Cut to the Bone(60)
“Me neither,” the strangler said.
“So why you on the Row if you’re innocent?” Trent said.
“I was framed.”
“Me, too,” Trent said.
They stared at each other.
Then burst out laughing.
“You really wanna know how it went down?” Trent said.
“Yeah.”
“Aw right then. Here goes . . .”
Old lady wants a kid. Me, too. I don’t want her messing up her figure though - that ho is hot and broke in just right. So I grab my keys and go shopping.
Few minutes later, I’m at the preggo store. You know, toys and stuffed elephants and shit. Preggo’s in the parking lot, waddling to a car. Like a walrus, all stuck out. Looks beat.
I roll down my window, ask directions to a church. Real polite, ma ‘am and miss and hope your baby’s healthy. She leans close, all trusting. I whack her in the head with my tire iron. Shove her in the trunk, tie on the gag, take off.
Hour later, I’m at the abandoned gas station. Variety is the spice of life, right? Anyway, this place is out in the country, nothing around but crickets. Boarded up tight. I know which nails are rusted away, of course.
Haul my preggo inside. Bout broke my damn back ‘cause that balloon of hers ain’t exactly helium. I rope her hands to a busted toilet, feet to a water pipe. Stretch her like a hammock and slap her awake. Big cow eyes flicker open.
I pull the knife from my pants. It’s eight inches long and thick as a - no, man, my knife. T’other’s a mile long and a foot wide. At least. Hah.
Preggo whimpers into the gag. She already knows what’s gonna happen. Since I know it too, I figure let’s get it on. She follows the steel like one of them hypnotized snakes.
I cut away her panties, then the rest of her clothes. She’s good-looking for a preggo, why not enjoy it? I rub her down there to open things up, then put in the blade. She’s screaming like Judgment Day. Which for her, it is, I guess. I start sawing, adjusting my angle as the red squirts out. Gotta do this right, you know. Can’t damage Junior.
Meanwhile, I’m slurping them plump ol’ titties. Man, they tasty. All fat and goobly ‘cause a kid’s in the oven. Salty like pretzels. Maybe peanut butter.
I cut straight up to her ribs, then across, then down. Her belly falls open. Kinda like the flap on long johns. Kid’s right there, all webbed in like Spider-Man. I yank him out. I know it’s a boy because of his Johnson, though it’s shrimpy as a CO’s. Hah. I smack his ass to make him breathe. Saw that once on TV. Kid starts yelling like he’s shot.
I tuck Junior in my coat. Don’t want him catching cold. Preggo’s dead, naturally. I thought about humping them titties, but that would be kinda, I don’t know, weird. So I walk.
Couple feet later something’s tugging on me. I forgot to cut the cord! So I grab a handful and pop it off. Preggo bleats like a sheep. I hit my noggin jumping so high - it was zombie time, man. I stab her neck till she’s dead dead. Then tuck the cord under the kid, so it don’t leak all over my leather seats. We leave.
I’m just about to my car when the kid starts bawling. Shut the hell up boy or I’ll stick you like mama, I say. He’s not obeying, so I shake him. Gotta let ‘em who’s boss, right?

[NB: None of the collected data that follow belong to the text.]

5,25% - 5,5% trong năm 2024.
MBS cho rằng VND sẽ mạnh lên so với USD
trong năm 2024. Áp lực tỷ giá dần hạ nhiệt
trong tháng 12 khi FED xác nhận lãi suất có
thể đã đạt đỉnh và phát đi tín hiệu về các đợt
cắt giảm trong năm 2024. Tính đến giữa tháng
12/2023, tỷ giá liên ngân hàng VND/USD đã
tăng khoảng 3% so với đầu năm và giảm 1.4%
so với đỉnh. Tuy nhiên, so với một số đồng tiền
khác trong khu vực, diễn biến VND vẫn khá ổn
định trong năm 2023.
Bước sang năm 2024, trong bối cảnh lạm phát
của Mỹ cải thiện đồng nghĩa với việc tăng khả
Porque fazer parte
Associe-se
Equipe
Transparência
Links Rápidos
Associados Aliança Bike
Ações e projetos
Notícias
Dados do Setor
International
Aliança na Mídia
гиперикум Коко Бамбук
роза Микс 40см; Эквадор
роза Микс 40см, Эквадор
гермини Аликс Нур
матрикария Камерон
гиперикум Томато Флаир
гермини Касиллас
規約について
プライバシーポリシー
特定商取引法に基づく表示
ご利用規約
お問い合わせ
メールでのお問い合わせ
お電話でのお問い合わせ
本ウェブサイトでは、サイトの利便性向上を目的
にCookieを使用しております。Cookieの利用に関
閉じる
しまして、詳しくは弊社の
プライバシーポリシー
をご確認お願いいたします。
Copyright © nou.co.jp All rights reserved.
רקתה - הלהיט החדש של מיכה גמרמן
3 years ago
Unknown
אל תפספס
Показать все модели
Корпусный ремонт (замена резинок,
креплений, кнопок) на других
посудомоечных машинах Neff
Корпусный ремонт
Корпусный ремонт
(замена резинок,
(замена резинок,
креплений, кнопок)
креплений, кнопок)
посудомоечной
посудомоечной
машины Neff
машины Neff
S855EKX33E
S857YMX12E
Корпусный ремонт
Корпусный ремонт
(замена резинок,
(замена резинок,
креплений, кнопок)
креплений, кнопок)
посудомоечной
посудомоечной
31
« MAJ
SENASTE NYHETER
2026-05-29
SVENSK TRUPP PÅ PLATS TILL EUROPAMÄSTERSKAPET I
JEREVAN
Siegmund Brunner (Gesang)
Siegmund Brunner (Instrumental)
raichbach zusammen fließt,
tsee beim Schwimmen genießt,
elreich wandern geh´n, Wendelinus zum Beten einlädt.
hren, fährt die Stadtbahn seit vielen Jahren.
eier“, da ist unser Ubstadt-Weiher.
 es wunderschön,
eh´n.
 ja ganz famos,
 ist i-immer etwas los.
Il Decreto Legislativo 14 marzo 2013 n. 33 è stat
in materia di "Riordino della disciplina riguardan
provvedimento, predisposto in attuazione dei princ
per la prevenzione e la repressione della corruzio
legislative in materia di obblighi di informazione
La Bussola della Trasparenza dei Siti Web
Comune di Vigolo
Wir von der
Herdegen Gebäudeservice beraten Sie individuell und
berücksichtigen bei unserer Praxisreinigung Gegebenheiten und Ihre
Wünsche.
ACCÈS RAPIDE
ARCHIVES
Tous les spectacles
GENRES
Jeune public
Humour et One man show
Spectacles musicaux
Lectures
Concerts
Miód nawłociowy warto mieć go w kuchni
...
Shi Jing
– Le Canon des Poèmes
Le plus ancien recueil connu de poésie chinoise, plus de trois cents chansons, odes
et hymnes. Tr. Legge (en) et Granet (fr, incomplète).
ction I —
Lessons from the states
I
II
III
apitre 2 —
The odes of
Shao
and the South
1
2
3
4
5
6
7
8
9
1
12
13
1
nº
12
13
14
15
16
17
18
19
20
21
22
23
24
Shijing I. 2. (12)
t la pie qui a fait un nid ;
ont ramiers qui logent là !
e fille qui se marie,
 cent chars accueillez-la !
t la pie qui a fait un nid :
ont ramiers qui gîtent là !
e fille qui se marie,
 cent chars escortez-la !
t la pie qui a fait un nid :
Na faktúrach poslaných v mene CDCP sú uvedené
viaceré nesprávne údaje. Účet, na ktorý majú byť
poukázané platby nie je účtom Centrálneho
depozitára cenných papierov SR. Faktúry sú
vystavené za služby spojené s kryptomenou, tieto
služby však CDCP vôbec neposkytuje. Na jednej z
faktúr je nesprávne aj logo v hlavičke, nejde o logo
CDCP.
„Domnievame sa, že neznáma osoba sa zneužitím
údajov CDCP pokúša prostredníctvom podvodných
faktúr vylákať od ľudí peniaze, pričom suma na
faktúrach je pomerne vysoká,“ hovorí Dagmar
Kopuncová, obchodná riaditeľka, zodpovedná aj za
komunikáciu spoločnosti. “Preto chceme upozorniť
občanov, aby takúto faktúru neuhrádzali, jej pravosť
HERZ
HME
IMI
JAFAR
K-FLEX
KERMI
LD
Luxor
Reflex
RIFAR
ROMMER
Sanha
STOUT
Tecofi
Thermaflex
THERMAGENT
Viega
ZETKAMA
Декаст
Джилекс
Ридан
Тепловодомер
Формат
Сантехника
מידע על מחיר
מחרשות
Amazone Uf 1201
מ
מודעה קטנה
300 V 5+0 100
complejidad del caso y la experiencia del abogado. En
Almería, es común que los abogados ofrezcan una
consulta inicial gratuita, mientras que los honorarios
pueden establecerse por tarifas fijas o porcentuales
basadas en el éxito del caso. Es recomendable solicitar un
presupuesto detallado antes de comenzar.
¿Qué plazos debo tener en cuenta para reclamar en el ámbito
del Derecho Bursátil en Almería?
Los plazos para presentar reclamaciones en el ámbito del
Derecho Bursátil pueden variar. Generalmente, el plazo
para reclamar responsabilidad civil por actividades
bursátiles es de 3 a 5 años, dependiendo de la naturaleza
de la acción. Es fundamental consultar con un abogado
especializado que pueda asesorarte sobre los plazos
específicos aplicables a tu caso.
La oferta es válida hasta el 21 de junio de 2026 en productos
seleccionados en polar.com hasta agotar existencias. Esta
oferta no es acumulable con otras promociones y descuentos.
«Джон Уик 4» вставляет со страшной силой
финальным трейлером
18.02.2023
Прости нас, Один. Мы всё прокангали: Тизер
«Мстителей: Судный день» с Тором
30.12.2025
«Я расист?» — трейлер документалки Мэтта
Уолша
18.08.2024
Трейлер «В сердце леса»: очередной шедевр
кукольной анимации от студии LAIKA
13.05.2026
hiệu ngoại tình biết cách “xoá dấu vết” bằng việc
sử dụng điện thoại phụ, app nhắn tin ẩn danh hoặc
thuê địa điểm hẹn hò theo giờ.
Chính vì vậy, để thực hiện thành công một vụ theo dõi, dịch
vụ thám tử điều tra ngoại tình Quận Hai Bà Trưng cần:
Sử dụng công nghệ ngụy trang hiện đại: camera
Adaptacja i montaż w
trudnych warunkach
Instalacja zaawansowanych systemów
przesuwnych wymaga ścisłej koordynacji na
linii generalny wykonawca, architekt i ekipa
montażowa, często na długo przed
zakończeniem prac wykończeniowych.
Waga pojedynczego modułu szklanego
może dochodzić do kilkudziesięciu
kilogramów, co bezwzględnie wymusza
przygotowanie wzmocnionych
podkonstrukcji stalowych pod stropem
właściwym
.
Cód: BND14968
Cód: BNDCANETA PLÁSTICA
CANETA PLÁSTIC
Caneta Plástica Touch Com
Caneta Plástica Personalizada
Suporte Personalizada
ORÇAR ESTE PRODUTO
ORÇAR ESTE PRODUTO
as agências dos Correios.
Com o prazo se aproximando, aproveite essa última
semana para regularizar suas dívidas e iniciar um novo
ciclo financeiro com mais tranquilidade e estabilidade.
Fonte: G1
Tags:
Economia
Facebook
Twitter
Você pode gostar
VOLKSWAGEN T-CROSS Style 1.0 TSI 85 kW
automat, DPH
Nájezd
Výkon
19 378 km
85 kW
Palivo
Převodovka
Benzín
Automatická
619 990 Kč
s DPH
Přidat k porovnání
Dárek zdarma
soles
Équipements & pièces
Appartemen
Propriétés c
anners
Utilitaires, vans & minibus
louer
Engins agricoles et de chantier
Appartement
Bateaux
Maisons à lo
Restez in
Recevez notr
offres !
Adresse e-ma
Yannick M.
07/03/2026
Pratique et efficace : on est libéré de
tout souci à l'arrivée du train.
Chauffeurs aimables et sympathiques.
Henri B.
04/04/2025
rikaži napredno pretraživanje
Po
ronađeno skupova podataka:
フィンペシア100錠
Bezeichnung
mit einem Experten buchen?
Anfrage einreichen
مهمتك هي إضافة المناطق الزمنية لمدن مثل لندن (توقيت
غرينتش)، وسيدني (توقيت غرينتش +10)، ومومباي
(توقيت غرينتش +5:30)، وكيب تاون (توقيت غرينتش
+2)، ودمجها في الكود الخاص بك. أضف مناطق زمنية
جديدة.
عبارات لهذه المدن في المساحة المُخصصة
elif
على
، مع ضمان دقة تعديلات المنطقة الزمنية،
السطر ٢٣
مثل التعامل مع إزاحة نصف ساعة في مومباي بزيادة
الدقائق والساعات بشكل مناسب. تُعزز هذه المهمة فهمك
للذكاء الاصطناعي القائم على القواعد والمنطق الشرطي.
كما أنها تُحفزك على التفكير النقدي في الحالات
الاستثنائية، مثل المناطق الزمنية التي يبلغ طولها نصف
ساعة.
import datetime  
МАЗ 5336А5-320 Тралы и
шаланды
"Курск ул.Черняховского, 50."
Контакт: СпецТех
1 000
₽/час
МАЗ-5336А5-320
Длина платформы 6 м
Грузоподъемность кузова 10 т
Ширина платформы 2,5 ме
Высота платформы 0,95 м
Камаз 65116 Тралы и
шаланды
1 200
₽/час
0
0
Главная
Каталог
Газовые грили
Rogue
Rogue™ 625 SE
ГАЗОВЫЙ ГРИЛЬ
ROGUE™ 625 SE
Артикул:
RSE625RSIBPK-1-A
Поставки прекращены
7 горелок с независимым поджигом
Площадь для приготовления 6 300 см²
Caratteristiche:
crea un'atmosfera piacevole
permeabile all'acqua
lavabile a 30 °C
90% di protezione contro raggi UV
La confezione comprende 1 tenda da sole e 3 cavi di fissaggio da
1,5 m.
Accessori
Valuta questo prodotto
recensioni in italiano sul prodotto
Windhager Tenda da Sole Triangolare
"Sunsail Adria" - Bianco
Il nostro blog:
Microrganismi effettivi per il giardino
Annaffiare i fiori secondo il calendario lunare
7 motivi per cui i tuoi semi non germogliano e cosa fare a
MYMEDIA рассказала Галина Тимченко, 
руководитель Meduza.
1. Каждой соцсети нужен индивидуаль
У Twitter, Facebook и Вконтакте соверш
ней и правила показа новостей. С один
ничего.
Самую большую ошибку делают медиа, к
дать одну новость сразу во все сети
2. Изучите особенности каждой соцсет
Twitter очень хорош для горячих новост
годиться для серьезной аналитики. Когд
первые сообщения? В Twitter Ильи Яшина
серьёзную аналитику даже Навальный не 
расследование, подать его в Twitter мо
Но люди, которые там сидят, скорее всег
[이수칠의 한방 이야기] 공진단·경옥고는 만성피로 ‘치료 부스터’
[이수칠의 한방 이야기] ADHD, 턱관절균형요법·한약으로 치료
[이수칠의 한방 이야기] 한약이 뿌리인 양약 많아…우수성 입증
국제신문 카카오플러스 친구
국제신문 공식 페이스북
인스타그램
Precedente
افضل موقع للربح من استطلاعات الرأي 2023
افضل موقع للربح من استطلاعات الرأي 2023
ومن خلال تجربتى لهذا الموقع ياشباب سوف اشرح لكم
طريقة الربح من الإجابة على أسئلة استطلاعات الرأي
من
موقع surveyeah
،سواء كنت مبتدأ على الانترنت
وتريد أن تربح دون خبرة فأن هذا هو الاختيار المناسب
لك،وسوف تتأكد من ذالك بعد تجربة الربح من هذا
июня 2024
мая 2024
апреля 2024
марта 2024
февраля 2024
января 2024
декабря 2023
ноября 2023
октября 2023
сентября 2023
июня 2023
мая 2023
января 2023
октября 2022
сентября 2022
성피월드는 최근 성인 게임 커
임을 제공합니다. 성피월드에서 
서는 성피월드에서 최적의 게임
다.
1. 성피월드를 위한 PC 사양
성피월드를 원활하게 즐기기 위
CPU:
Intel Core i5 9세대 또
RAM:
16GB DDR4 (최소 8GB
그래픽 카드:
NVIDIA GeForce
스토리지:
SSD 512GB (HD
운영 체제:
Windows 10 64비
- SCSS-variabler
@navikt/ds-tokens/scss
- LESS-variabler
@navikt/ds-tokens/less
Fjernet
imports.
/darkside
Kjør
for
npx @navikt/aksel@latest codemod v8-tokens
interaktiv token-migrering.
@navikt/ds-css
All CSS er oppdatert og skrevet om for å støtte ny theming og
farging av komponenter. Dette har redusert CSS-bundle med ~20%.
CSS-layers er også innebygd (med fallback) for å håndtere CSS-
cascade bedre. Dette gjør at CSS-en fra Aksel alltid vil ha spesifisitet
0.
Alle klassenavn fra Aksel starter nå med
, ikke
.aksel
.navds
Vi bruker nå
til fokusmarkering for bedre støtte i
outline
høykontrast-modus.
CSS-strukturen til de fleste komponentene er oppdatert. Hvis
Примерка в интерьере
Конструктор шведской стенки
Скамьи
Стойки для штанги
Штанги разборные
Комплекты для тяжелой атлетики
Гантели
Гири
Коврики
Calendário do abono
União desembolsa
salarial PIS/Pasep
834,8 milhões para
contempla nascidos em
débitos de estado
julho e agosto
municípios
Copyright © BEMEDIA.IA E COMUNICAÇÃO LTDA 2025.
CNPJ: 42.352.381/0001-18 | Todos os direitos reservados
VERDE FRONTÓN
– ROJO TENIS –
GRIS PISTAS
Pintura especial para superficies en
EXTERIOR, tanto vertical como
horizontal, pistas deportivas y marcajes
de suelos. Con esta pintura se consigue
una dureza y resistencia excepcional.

Next thing you know the little bastard’s dumping on me. Damn, it stinks. He’s screaming harder, too. So I smack him in the head, jam a hanky in his mouth. Now he’s quiet.
That’s when I hear the steps. I turn around. Two big bastards, rushing like nose tackles, something shiny in their hands. They’re hollering, Police, freeze, don’t move, or we’ll blast ya. Like Miami Vice except their clothes are shitty. Turns out they’re on a stakeout a couple miles away and stopped at the gas station to drain the lizard. Looked inside while shaking ‘em off and saw the preggo. Heard the kid, spotted me.
I take off. I know these woods like the back of my hand, so it’ll be easy to lose two dopes who don’t, right? I wish! They’re gaining on me. So I bounce the kid off a tree stump. They’re cops so I know they’re gonna stop to save him.
Wrong again. Benedetti, the sheriff’s guy, he stops. Starts doing that CPR. But the other one keeps running. Branch. A Naperville cop, not sheriff’s. Got some goofy first name like Caesar or Detroit . . . ah, right, Hercules.
Anyway, Branch is about caught up to me. So I fall to the ground, start hollering I give up, don’t hurt me no more. But I’m hiding the knife under me. He lands on top. I snake around and sling the blade. Catch him right across his ugly face. He springs a dozen leaks, eyeball to chin. Keeps fighting, but weaker. I wiggle out of his grasp. Gonna stab him in the heart fore he triggers his bullets in my ass, then get myself gone in the woods.